La guerra – civile fredda, come spesso è stata definita quella interna – lascia sempre macerie, feriti, lutti. La contrapposizione feroce fra conservatori e liberal, repubblicani e democratici sta mettendo a dura prova il sistema politico e costituzionale americano. La presidenza Biden, che sembrava poter individuare una via d’uscita alla guerra scatenata da Trump e dai suoi accoliti (guerra vera, come l’assalto al Campidoglio del 6 gennaio 2021 aveva dimostrato e come sta emergendo in modo drammatico dalle udienze in Congresso), si è incagliata negli scogli dell’inflazione, della crisi economica, delle resistenze all’interno del suo stesso partito, che gli ha impedito di far approvare il grande piano di finanziamento alle infrastrutture Build Back Better e più recentemente la legge sul cambiamento climatico.

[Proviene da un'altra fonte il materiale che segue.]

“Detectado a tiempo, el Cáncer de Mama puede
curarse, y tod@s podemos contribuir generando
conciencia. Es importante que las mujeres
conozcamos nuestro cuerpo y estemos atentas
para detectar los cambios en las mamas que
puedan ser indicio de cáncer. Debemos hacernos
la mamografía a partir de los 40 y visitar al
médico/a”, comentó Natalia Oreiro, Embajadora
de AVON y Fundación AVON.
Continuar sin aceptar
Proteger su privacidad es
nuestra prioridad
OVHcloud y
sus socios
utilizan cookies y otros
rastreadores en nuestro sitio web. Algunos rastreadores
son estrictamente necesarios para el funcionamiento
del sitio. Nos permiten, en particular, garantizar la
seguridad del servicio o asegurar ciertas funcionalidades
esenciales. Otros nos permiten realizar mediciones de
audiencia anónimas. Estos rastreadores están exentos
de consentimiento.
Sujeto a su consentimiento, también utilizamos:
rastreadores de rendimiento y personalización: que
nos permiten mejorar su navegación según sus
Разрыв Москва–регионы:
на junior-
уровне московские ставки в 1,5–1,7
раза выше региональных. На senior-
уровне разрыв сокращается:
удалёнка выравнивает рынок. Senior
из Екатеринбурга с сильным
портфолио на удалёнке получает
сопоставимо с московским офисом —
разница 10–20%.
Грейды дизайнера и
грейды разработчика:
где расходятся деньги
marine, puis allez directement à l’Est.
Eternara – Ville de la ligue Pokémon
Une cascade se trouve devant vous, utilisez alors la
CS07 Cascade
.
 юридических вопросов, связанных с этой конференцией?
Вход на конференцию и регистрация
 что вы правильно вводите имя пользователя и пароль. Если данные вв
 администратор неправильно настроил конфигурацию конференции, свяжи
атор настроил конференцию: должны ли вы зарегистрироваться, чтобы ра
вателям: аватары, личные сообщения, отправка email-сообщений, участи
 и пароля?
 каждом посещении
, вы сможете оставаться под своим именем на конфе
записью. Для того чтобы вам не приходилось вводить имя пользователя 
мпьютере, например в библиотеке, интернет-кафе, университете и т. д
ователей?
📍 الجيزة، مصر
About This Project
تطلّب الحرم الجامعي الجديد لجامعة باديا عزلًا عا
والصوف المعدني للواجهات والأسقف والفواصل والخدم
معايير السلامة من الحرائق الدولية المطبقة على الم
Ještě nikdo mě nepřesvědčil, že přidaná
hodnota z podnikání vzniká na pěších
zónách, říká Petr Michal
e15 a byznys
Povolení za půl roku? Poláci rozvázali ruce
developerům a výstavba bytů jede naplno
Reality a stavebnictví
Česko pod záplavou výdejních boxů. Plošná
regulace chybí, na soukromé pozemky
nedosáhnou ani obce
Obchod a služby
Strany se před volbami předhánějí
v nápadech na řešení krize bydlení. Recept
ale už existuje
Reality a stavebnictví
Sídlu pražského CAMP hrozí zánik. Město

La percentuale di gradimento del Presidente in carica è fra le più basse registrate nella storia recente della presidenza (un risicato 38% in media), mettendo in serio pericolo la possibilità di una sua (già improbabile?) rielezione. La stessa vicepresidente Kamala Harris, inopportunamente celebrata da qualche giornale italiano come il fulcro della nuova presidenza, è in difficoltà e non gode di buona stampa, nonostante sia quella che con più forza ed efficacia si è espressa contro la decisione della Corte suprema sull’aborto.

Joe Biden e Kamala Harris
Presidente Joe Biden e la vicepresidente Kamala Harris

Le recenti sentenze della Corte suprema – contro Roe v. Wade, sul redistricting, sul depotenziamento dell’agenzia federale sull’ambiente – sono tuttavia qualcosa di più che l’espressione di una maggioranza conservatrice.

Di fronte alla disfunzionalità di un Congresso bloccato da veti reciproci, la Corte, come è già successo nella storia statunitense, ha colmato un vuoto politico (come spesso accade anche altrove),intervenendo laddove la politica aveva dimostrato di non poter o voler agire.

Ma, a differenza del passato, il pronunciamento della Corte si insinua in uno scontro politico senza precedenti, contro la maggioranza dell’opinione pubblica americana (a favore dell’aborto come pure di politiche di contrasto al cambiamento climatico e per una maggiore giustizia in termini di accesso alla rappresentanza politica), a favore di un partito, quello repubblicano, minoritario nel Paese, che mantiene il controllo (o tiene in scacco il sistema) in virtù di un sistema elettorale tanto farraginoso quanto ingiusto, con i continui attacchi, attraverso norme sempre più restrittive, ai diritti politici delle minoranze etniche e razziali.

La sentenza della Corte sull’aborto può sicuramente costituire un incentivo per la mobilitazione dell’elettorato femminile e il partito democratico potrebbe di nuovo guadagnare dal cosiddetto gender gap (le donne votano più degli uomini e in prevalenza per il partito democratico). Tuttavia, la spirale inflattiva, la più alta degli ultimi 40 anni, che solleva scenari foschi e riporta all’interno dell’immaginario americano il fantasma della “crisi di fiducia” di carteriana memoria, sarà lo strumento usato dal partito repubblicano (che peraltro non può completamente sconfessare Trump) per riprendere il controllo del Congresso perché in questo modo può far leva sulle ansie di elettori appartenenti a minoranze, come quella ispanica, sensibili ai temi della crisi economica.

Le elezioni di metà mandato costituiranno quindi un test decisivo non solo per il futuro della presidenza Biden e per la possibilità di mantenere il controllo democratico sulla presidenza, ma per la tenuta del sistema stesso.

Una vittoria repubblicana, unita a una Corte sempre più assertiva in senso conservatore, metterà a dura prova il sistema costituzionale dei pesi e contrappesi. L’augurio è che il sistema non soccomba definitivamente sotto il macigno dei venti di guerra.